Lia e Giovanni si guardano fissi senza muovere un muscolo.
“Alla fine i soldi finiranno comunque e lei sarà qui con il suo maledetto terzo di serbatoio.”
Il Paracarro ha come una smorfia.
“Ho paura di usarlo.“
Lia gli versa un dito di vino. Giovanni beve piano.
“Ho paura di usarlo male. Non accendo il motore neanche cinque minuti per riscaldarmi quando la notte fa freddo. Penso a quanta strada in più avrei potuto fare guidando in maniera più intelligente. Non so nemmeno da quanto tempo sono fermo qui.”
“D’accordo Giovanni, non si preoccupi. Troverò qualcun altro che mi dia un passaggio. Scusi del disturbo, la lascio mangiare.”
Lia si getta lo zaino sulla spalla destra e esce sul piazzale. L’aria sembra brulichi di fiocchi, di piccoli insetti. Ogni cosa ha contorni tagliati e un colore di miele che toglie le forze. Daniele vede Lia avviarsi verso un gruppo di macchine appena arrivate mentre lava il parabrezza dell’ultimo cliente della giornata. Quel che non distingue di lei per la lontananza ce lo aggiunge, le ciglia che sono raggi a quegli occhi pazzeschi, come disegnati da un bambino, le piccole lentiggini alla base del naso.

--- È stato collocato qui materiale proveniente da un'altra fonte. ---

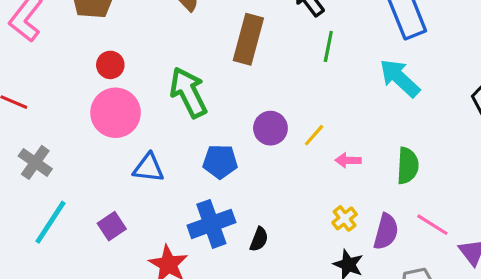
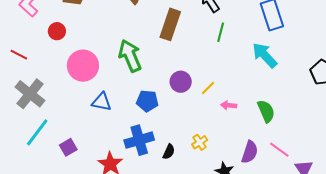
red circle: (110, 65) -> (57, 31), moved
gray cross: (35, 162) -> (30, 94), size x1.4
green semicircle: (408, 166) -> (266, 111), turned -30
yellow cross: (345, 218) -> (200, 142), moved
purple square: (112, 226) -> (68, 147), moved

Sta contando il denaro del resto, quando si accorge di Paracarro che corre verso la ragazza, la raggiunge, le dice qualcosa.
Poi i due salgono sulla vecchia Punto che ha lo stesso colore di ogni cosa d’intorno, i fari si accendono e la macchina scivola su verso nord con l’incendio a sinistra e la notte che si leva da destra.